The establishment of the agency or branch at Smithville, by the Bank of Newberry, was a palpable violation of the three sections above quoted from the act of 1840. 1. The bank did not merely subscribe to, and become interested in, an association, company, or fund, formed or created for the purposes condemned by the first section, but it constituted the company itself, and contributed the whole fund to be employed. 2. It employed its effects, and was interested in the fund used for the purposes prohibited by the third section. 3. And it kept an office for the purposes forbidden by the sixth section. The bank was the guilty agent in the whole transaction. The appointment of an agent to execute these illegal purposes, was itself illegal. The bond sued on arises directly from, and is immediately connected with, the unlawful transaction. It was contemporaneous with the renewal of the appointment, and it was taken with a view to bind the agent to perform the unlawful acts, and to secure to the bank the profits arising from it. The proposed violation of the law of this State was therefore the only consideration on which it was founded, and the consideration being unlawful the bond cannot be supported.

It is argued for the plaintiff that inasmuch as in 1857 the legislature laid a tax of “ two per centum on bank paper of any other State, sent or brought into this State, by any corporation or individual issuing the same, for the purpose of being loaned, or put in circulation by way of loan or brokerage, or in the purchase of bonds, notes or bills of exchange,” therefore it must be understood that the act of 1840 was not intended to prohibit the establishment of such agencies as that disclosed in this case. That the act did import such a prohibition, we have already shown. Repeals by implication are never favored, and *187it does not at all follow, because the business was taxed, that it was intended to repeal the prohibition and legalize the proceeding. In fact, we think, the tax was resorted to only as a means of more effectually enforcing the prohibition. The enormous amount of it, with the consequent liability to county taxation likewise, shows that revenue could not have been expected to arise from it, and that prohibition must have been intended. It might as well be argued that the tax of one hundred per cent, levied on unauthorized issues of paper money,” by the act of January 3, 1863, was designed to take off the penalties against shinplasters, and to legalize their issuance.

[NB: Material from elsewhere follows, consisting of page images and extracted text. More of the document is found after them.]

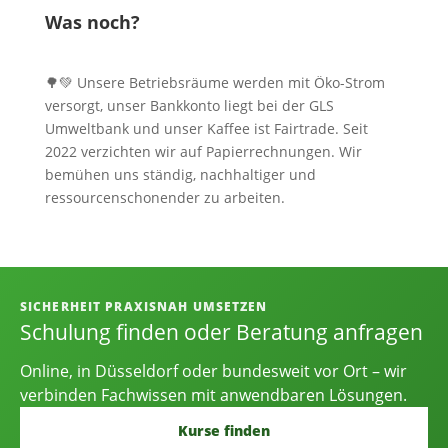
Was noch?
🌳💚 Unsere Betriebsräume werden mit Öko-Strom
versorgt, unser Bankkonto liegt bei der GLS
Umweltbank und unser Kaffee ist Fairtrade. Seit
2022 verzichten wir auf Papierrechnungen. Wir
bemühen uns ständig, nachhaltiger und
ressourcenschonender zu arbeiten.
Informationen, Kontakt und Angebot
SICHERHEIT PRAXISNAH UMSETZEN
Schulung finden oder Beratung anfragen
Online, in Düsseldorf oder bundesweit vor Ort – wir
verbinden Fachwissen mit anwendbaren Lösungen.
Kurse finden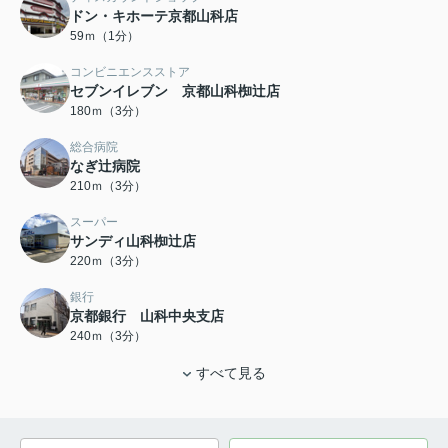
ドン・キホーテ京都山科店
59ｍ（1分）
コンビニエンスストア
セブンイレブン 京都山科椥辻店
180ｍ（3分）
総合病院
なぎ辻病院
210ｍ（3分）
スーパー
サンディ山科椥辻店
220ｍ（3分）
銀行
京都銀行 山科中央支店
240ｍ（3分）
すべて見る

It is also contended that that part of the bond, at least, which requires Brown to account to the bank for the money he received, was good, and that if one part is good, and can be separated from the bad, the whole will not be held void. But to bring the case within the rule invoked, the good matter must be entirely independent of the bad; for if the part that is good depends upon that which is bad, the whole instrument is void; and so if the good and the void consideration be so mixed, or the contract so entire, that there can be no apportionment. 2 Kent, 468. In this case there was but one consideration, and that was unlawful. The money and property sought to be recovered were placed in the hands of the agent for an unlawful purpose, and were used by him, in pursuance of his employment, in an unlawful pursuit; and to say that the bank can now recover, at law, the fruits and profits of the illicit venture, or the balance remaining in the. hands of the agent at its close, would be to cover the whole proceeding with a legal sanction. This we cannot do.

The judgment of the court Below carries out the views we take of the merits of the case, -and will therefore be affirmed.